On cachait tout ça, on n’osait pas le dire. C’était un milieu tellement différent. J’ai caché mon judaïsme pendant un moment, ça c’est sûr. On nous rejetait, on nous regardait de travers, c’était vraiment difficile de s’intégrer. Pourtant, j’avais cette grande qualité que permet la jeunesse : l’insouciance. Mais je ne pouvais pas ignorer la douleur de mes parents et ce décalage énorme entre nos vies d’avant et la vie en France.

Comment avez-vous vécu vos premières années en France après votre départ d'Algérie, et quel a été le quotidien de votre famille ?

Quand je me suis mariée en 1963, nous n’avions nulle part où aller. Mon mari, Georges Sabbah, était encore étudiant en médecine, il ne gagnait pas d’argent. Nous avons d’abord vécu à Paris, à Pierrefitte en province, puis dans un HLM à la Courneuve, où j’ai élevé mes enfants en partie, avant d’acheter cet appartement dans le 17e, à crédit.

Pour mes parents, vivre en France a été beaucoup plus difficile. Quand on est jeune, on s’adapte à tout. On dort n’importe où, on mange n’importe quoi, ça n’a pas grande importance. Mais pour les personnes âgées, il fallait tout réapprendre, retrouver un métier. C’était trop tard pour eux. Ils se sont installés à La Courneuve pendant une dizaine d’années, jusqu’à ce que les violences s’y intensifient, en particulier à l’encontre des Juifs. La situation était devenue insupportable. J’ai alors acheté un appartement pour eux, rue de Rome, pour qu’ils puissent vivre dans un environnement plus sûr. Ma mère était tellement fière : ça a été le plus beau jour de ma vie. 

Vous savez, depuis l’Algérie, on imaginait la France comme le pays de Cocagne, un pays merveilleux. On ne réalisait pas qu’il y aurait des difficultés, on pensait qu’ici tout serait parfait. Ce qui m’a le plus frappée, c’était le froid. Et puis, de ne rien avoir, de ne porter que des vêtements de seconde main.

Madeleine et deux de ses petites filles, Flore à droite et Emma à gauche – février 1998

Quels sont vos liens avec l’Algérie aujourd’hui ? Avez-vous pu y retourner ?

Je suis retournée en Algérie une seule fois, au décès de mon père en 1980. Tout m’a semblé changé, petit et sale. Ça n’était pas l’Algérie que j’avais connue. Ça me ferait très plaisir d’y retourner, si c’était possible de revoir encore cette ville, les endroits où j’allais, la plage.

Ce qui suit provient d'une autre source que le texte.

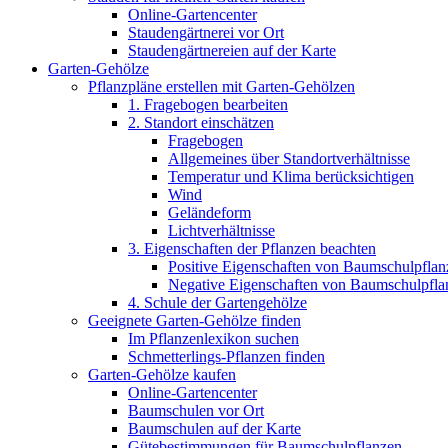
Online-Gartencenter
Staudengärtnerei vor Ort
Staudengärtnereien auf der Karte
Garten-Gehölze
Pflanzpläne erstellen mit Garten-Gehölzen
1. Fragebogen bearbeiten
2. Standort einschätzen
Fragebogen
Allgemeines über Standortverhältnisse
Temperatur und Klima berücksichtigen
Wind
Geländeform
Lichtverhältnisse
3. Eigenschaften der Pflanzen beachten
Positive Eigenschaften von Baumschulpflan
Negative Eigenschaften von Baumschulpfla
4. Schule der Gartengehölze
Geeignete Garten-Gehölze finden
Im Pflanzenlexikon suchen
Schmetterlings-Pflanzen finden
Garten-Gehölze kaufen
Online-Gartencenter
Baumschulen vor Ort
Baumschulen auf der Karte
Gütebestimmungen für Baumschulpflanzen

Aujourd’hui, malheureusement, les Juifs ne sont plus les bienvenus, et puis, à mon âge, ça me parait compliqué. Je suis un groupe Facebook appelé “Mostaganem” que je consulte tous les jours. On y partage des photos et des nouvelles. J’aime voir la mer et la plage, cela me procure beaucoup de plaisir. Peut‐​être parce que je suis maintenant à la fin de ma vie et que je cherche à retrouver mes racines…

Propos recueillis par Shaya Baldassari


* Techniquement, en tant que Juive d’Algérie, Mme Sabbah n’était pas exactement une pied‐​noir. Toutefois, et puisqu’elle s’identifie à ce terme, nous avons choisi de le conserver dans cet entretien. « Les pieds‐​noirs sont les descendants de tous les Européens – majoritairement français – qui, à partir de 1830, se sont installés en Algérie pour en faire une colonie de peuplement. Les Juifs, eux, sont présents dans le pays dès le IIe ou IIIe siècle, donc bien avant les Français, et les Turcs. Leur histoire n’est pas celle des pieds‐​noirs » (Hubert Hannoun, « La déchirure historique des Juifs d’Algérie », Le quotidien d'Oran, 24 juin 2004, via Wikipedia)

Dates à retenir

  • 1er novembre 1954 : Début de la guerre d’indépendance avec le lancement d’attentats par le FLN.
  • 1957 : La bataille d’Alger entre le FLN et l’armée française.
  • 1960 : Référendum pour l’autodétermination de l’Algérie, approuvé par la majorité des Français métropolitains.
  • 1961 : L’Organisation de l’Armée Secrète (OAS) intensifie les attentats pour empêcher l’indépendance.
  • 18 mars 1962 : Signature des accords d’Évian, mettant fin à la guerre et ouvrant la voie à l’indépendance.
  • 5 juillet 1962 : Proclamation de l’indépendance de l’Algérie.
  • 1962-1964 : Massacres des harkis et rejet des Algériens ayant soutenu la France.
  • 1962-1963 : Exode massif des pieds‐​noirs vers la France après l’indépendance.